Reproduce the data below in full and exclude every picture.

(Data records)
Segment Open

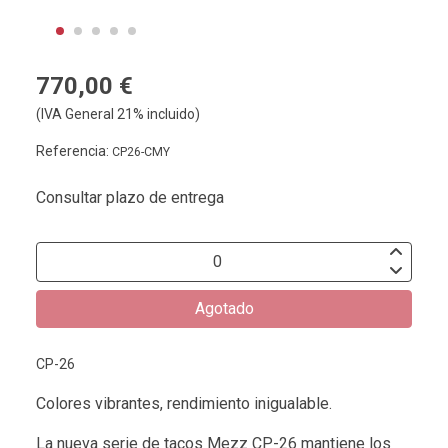
770,00 €
(IVA General 21% incluido)
Referencia:
CP26-CMY
Consultar plazo de entrega
Agotado
CP-26
Colores vibrantes, rendimiento inigualable.
La nueva serie de tacos Mezz CP-26 mantiene los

Segment Closed

> _Task result_
770,00 €
(IVA General 21% incluido)
Referencia:
CP26-CMY
Consultar plazo de entrega
Agotado
CP-26
Colores vibrantes, rendimiento inigualable.
La nueva serie de tacos Mezz CP-26 mantiene los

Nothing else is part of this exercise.